◆ TASK INSTRUCTIONS ◆
Could you restate every line of the data word for word?

Entries taken from a collection:
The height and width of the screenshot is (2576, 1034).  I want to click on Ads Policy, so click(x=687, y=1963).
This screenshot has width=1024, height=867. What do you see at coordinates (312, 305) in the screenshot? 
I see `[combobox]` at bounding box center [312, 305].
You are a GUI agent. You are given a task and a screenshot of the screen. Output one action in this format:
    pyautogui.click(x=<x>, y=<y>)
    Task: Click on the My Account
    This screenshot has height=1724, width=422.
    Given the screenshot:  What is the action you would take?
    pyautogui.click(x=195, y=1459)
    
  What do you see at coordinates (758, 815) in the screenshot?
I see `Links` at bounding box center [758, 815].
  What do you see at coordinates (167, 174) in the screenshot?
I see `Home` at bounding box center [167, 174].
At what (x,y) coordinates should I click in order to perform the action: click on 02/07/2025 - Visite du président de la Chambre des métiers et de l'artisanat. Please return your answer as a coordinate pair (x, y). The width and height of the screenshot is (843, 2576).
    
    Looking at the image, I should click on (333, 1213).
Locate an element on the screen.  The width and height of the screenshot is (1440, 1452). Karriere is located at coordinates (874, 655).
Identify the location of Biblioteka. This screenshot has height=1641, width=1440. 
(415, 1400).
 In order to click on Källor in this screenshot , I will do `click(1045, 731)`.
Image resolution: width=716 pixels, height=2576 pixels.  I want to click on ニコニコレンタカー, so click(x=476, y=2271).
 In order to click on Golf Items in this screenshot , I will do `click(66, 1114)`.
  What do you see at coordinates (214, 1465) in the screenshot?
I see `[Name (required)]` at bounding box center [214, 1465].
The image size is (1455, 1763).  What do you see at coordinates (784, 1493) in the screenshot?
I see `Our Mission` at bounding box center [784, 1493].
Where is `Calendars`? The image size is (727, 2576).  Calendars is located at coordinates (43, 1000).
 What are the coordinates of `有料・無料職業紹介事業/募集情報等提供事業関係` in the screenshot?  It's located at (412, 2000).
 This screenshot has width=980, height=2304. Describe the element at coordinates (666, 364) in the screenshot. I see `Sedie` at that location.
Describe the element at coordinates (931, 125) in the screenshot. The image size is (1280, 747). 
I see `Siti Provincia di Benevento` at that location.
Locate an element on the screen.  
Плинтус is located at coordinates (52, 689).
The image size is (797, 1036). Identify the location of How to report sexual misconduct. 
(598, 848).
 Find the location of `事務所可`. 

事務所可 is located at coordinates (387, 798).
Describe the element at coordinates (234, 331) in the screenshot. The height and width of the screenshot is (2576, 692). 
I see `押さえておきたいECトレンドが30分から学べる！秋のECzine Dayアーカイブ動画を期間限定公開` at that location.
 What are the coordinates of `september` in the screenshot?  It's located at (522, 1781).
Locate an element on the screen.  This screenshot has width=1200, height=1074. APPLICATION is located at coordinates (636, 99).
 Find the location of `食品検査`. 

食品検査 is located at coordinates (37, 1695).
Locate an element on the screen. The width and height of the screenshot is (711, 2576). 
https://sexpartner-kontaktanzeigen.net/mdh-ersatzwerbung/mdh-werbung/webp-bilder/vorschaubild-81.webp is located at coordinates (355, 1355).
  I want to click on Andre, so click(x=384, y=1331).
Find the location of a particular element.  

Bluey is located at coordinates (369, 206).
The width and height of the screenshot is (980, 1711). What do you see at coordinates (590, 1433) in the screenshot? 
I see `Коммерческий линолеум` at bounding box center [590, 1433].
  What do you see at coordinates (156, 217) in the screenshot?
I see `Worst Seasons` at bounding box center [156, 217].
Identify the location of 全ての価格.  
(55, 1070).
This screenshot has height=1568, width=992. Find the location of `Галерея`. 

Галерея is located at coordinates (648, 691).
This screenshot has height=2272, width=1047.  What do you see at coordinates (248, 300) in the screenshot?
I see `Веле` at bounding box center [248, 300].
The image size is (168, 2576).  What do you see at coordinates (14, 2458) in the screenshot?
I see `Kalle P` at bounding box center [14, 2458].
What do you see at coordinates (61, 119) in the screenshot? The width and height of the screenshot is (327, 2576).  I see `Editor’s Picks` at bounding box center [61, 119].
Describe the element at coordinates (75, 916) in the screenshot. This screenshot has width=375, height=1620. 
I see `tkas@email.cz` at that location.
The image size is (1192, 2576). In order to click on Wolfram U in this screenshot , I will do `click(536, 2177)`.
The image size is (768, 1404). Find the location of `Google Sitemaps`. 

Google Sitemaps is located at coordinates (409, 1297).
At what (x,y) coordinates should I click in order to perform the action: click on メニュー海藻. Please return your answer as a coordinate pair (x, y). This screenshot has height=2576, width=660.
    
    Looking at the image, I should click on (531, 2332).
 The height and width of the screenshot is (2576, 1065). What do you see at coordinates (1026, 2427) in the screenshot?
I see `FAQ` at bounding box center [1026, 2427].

◆ TASK RESULT ◆
The height and width of the screenshot is (2576, 1034).  I want to click on Ads Policy, so click(x=687, y=1963).
This screenshot has width=1024, height=867. What do you see at coordinates (312, 305) in the screenshot? 
I see `[combobox]` at bounding box center [312, 305].
You are a GUI agent. You are given a task and a screenshot of the screen. Output one action in this format:
    pyautogui.click(x=<x>, y=<y>)
    Task: Click on the My Account
    This screenshot has height=1724, width=422.
    Given the screenshot:  What is the action you would take?
    pyautogui.click(x=195, y=1459)
    
  What do you see at coordinates (758, 815) in the screenshot?
I see `Links` at bounding box center [758, 815].
  What do you see at coordinates (167, 174) in the screenshot?
I see `Home` at bounding box center [167, 174].
At what (x,y) coordinates should I click in order to perform the action: click on 02/07/2025 - Visite du président de la Chambre des métiers et de l'artisanat. Please return your answer as a coordinate pair (x, y). The width and height of the screenshot is (843, 2576).
    
    Looking at the image, I should click on (333, 1213).
Locate an element on the screen.  The width and height of the screenshot is (1440, 1452). Karriere is located at coordinates (874, 655).
Identify the location of Biblioteka. This screenshot has height=1641, width=1440. 
(415, 1400).
 In order to click on Källor in this screenshot , I will do `click(1045, 731)`.
Image resolution: width=716 pixels, height=2576 pixels.  I want to click on ニコニコレンタカー, so click(x=476, y=2271).
 In order to click on Golf Items in this screenshot , I will do `click(66, 1114)`.
  What do you see at coordinates (214, 1465) in the screenshot?
I see `[Name (required)]` at bounding box center [214, 1465].
The image size is (1455, 1763).  What do you see at coordinates (784, 1493) in the screenshot?
I see `Our Mission` at bounding box center [784, 1493].
Where is `Calendars`? The image size is (727, 2576).  Calendars is located at coordinates (43, 1000).
 What are the coordinates of `有料・無料職業紹介事業/募集情報等提供事業関係` in the screenshot?  It's located at (412, 2000).
 This screenshot has width=980, height=2304. Describe the element at coordinates (666, 364) in the screenshot. I see `Sedie` at that location.
Describe the element at coordinates (931, 125) in the screenshot. The image size is (1280, 747). 
I see `Siti Provincia di Benevento` at that location.
Locate an element on the screen.  
Плинтус is located at coordinates (52, 689).
The image size is (797, 1036). Identify the location of How to report sexual misconduct. 
(598, 848).
 Find the location of `事務所可`. 

事務所可 is located at coordinates (387, 798).
Describe the element at coordinates (234, 331) in the screenshot. The height and width of the screenshot is (2576, 692). 
I see `押さえておきたいECトレンドが30分から学べる！秋のECzine Dayアーカイブ動画を期間限定公開` at that location.
 What are the coordinates of `september` in the screenshot?  It's located at (522, 1781).
Locate an element on the screen.  This screenshot has width=1200, height=1074. APPLICATION is located at coordinates (636, 99).
 Find the location of `食品検査`. 

食品検査 is located at coordinates (37, 1695).
Locate an element on the screen. The width and height of the screenshot is (711, 2576). 
https://sexpartner-kontaktanzeigen.net/mdh-ersatzwerbung/mdh-werbung/webp-bilder/vorschaubild-81.webp is located at coordinates (355, 1355).
  I want to click on Andre, so click(x=384, y=1331).
Find the location of a particular element.  

Bluey is located at coordinates (369, 206).
The width and height of the screenshot is (980, 1711). What do you see at coordinates (590, 1433) in the screenshot? 
I see `Коммерческий линолеум` at bounding box center [590, 1433].
  What do you see at coordinates (156, 217) in the screenshot?
I see `Worst Seasons` at bounding box center [156, 217].
Identify the location of 全ての価格.  
(55, 1070).
This screenshot has height=1568, width=992. Find the location of `Галерея`. 

Галерея is located at coordinates (648, 691).
This screenshot has height=2272, width=1047.  What do you see at coordinates (248, 300) in the screenshot?
I see `Веле` at bounding box center [248, 300].
The image size is (168, 2576).  What do you see at coordinates (14, 2458) in the screenshot?
I see `Kalle P` at bounding box center [14, 2458].
What do you see at coordinates (61, 119) in the screenshot? The width and height of the screenshot is (327, 2576).  I see `Editor’s Picks` at bounding box center [61, 119].
Describe the element at coordinates (75, 916) in the screenshot. This screenshot has width=375, height=1620. 
I see `tkas@email.cz` at that location.
The image size is (1192, 2576). In order to click on Wolfram U in this screenshot , I will do `click(536, 2177)`.
The image size is (768, 1404). Find the location of `Google Sitemaps`. 

Google Sitemaps is located at coordinates (409, 1297).
At what (x,y) coordinates should I click in order to perform the action: click on メニュー海藻. Please return your answer as a coordinate pair (x, y). This screenshot has height=2576, width=660.
    
    Looking at the image, I should click on (531, 2332).
 The height and width of the screenshot is (2576, 1065). What do you see at coordinates (1026, 2427) in the screenshot?
I see `FAQ` at bounding box center [1026, 2427].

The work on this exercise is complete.